WHAT IS EXPECTED ->
Hunt through the entries for the word "Avqust" and copy each line in which it appears.

[Excerpts from a dataset]
=== Section Start ===

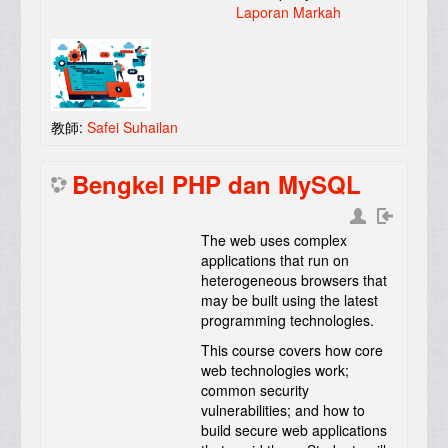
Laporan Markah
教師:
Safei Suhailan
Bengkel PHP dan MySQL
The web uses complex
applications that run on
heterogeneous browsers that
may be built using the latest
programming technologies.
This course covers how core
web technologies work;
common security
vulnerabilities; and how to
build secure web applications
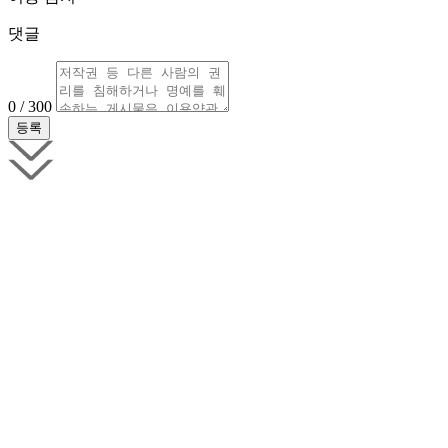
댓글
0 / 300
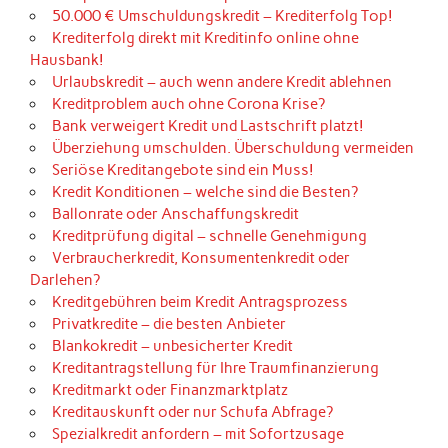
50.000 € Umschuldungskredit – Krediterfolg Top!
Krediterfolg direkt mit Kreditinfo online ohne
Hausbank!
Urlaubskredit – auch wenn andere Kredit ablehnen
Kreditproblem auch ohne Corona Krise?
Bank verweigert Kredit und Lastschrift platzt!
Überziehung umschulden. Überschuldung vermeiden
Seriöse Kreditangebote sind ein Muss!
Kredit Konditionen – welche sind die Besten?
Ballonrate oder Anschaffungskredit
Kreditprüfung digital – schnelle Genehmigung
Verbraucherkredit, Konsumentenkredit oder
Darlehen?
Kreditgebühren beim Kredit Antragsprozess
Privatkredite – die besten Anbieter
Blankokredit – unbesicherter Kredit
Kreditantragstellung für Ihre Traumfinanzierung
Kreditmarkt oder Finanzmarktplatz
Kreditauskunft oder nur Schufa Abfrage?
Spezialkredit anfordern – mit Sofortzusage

=== Section End ===
=== Section Start ===

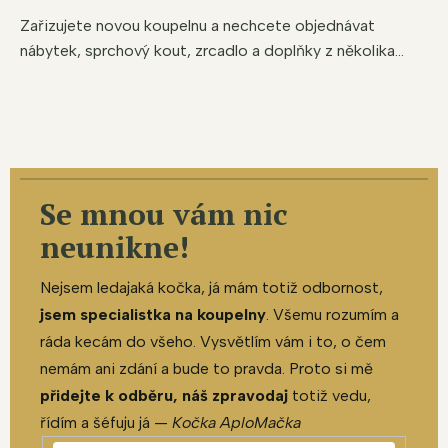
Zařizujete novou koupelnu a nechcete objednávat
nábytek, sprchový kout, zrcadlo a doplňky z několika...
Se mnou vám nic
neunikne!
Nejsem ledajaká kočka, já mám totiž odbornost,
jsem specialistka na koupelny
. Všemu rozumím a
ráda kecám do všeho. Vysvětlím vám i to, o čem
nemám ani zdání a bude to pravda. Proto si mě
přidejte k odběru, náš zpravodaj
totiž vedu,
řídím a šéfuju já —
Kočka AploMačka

=== Section End ===
=== Section Start ===

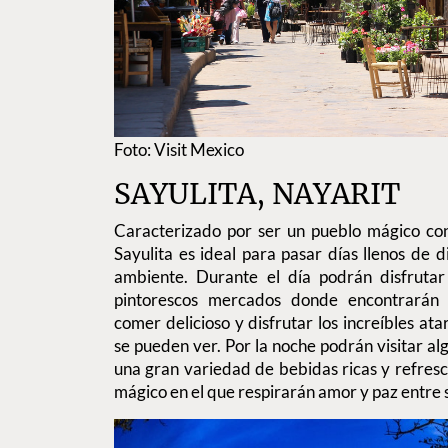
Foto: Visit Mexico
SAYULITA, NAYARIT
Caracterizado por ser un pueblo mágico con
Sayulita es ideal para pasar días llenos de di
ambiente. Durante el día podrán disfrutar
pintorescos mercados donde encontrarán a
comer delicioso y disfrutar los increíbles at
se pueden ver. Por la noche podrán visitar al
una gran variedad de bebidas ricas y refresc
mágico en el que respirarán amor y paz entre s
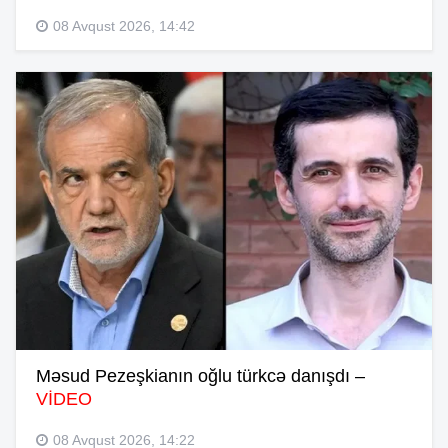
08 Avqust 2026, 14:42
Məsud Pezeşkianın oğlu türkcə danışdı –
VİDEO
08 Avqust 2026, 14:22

=== Section End ===

RESPONSE TO THE EXERCISE ->
08 Avqust 2026, 14:42
08 Avqust 2026, 14:22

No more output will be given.